In message: <[EMAIL PROTECTED]>
           Scott Long <[EMAIL PROTECTED]> writes:
: Scott Long wrote:
: > This is close to How Things Should Be. Each umass target having its own
: > SIM and bus is indeed wrong, but I'm not sure if it's correct for all
: > USB controllers and buses to be under a single SIM. What would be the
: > most correct is for each physical USB controller/bus instance to have
: > its own SIM instance. I don't know if it's better to do the attachment
: > in ehci/ohci/uhci controller drivers or in usb bus driver; up in the
: > controller drivers is probably more correct.
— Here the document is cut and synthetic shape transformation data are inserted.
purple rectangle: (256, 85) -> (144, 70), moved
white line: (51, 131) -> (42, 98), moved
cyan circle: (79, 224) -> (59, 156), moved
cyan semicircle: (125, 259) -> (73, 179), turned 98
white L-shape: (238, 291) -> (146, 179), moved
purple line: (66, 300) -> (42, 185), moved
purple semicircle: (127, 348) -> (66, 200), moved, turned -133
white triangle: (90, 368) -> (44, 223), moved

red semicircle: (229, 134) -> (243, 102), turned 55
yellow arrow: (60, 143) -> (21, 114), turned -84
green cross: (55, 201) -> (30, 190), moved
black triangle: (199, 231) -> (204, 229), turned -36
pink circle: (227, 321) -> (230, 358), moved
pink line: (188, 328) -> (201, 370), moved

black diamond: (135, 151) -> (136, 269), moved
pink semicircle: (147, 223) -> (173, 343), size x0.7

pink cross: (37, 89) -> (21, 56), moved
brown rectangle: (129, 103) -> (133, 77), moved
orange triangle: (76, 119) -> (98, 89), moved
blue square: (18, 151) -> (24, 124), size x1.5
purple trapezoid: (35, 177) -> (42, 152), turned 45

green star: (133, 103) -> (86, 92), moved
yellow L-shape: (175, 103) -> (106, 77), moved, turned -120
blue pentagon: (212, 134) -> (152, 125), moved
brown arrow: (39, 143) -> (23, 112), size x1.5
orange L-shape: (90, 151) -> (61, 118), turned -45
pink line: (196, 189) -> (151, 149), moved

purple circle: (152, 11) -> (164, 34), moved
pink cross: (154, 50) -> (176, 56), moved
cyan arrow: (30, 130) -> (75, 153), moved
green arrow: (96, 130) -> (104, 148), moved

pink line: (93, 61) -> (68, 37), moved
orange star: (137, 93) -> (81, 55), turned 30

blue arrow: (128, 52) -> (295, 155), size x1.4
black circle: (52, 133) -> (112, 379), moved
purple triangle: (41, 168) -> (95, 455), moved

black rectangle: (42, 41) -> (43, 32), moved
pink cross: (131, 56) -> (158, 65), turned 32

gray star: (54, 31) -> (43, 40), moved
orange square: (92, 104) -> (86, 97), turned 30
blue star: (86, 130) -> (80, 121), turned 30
I don't like this hack of
: > attaching stuff in a SYSINIT.
: >
: > Scott
: >
: >
:
: Now that I've thought some on it, I'll go one step further and say that
: registering a single SIM for multiple controller+bus instances in a
: SYSINIT will be highly undesirable thing to do.  Since you have to
: register a lock with the CAM when you register the SIM, you'll wind up
: serializing all of the USB controllers under a single lock.  Or you'll
: probably try something dangerous and tricky with dropping the new global
: lock and picking up an individual lock, then swizzling locks in the
: completion and event paths, with the result being rather unsatisfying
: and unpleasant.  So I know that you'll do what you believe is correct,
: but please take my advice on the matter anyways.

Yes.  A SIM will serialize all operations, and the most logical place
for that is the computer <-> usb interface, which is the host
controller.  So having one SIM per host controller would be the
optimal placement.  Having one SIM per usb device doesn't result in
any more real parallelism because the host controller necessarily
serializes things because of how USB is defined...


Correct. Another argument for having a SIM per controller/bus and not per target is that the SIM is responsible for managing all resources on a
controller.  USB is still a bus topology, and thus certain resources are
finite and shared, be they bandwidth, arbitration, or concurrency. Granted, USB is simple enough that it doesn't give you much control over these resources, but having the SIM be at the target level gives the system even less control and visibility. If a future enhancement to USB grows the ability to do useful things like more concurrency, it'll be essential for the SIM to have a controller-wide view of this.

cam/umass used to have a SIM per USB bus but it got changed sometime around 1999-2001 from memory. It was haled at the time as a great step forward when each device got its own SIM but I could never work out why.

it did solve some problems though I forget what they where.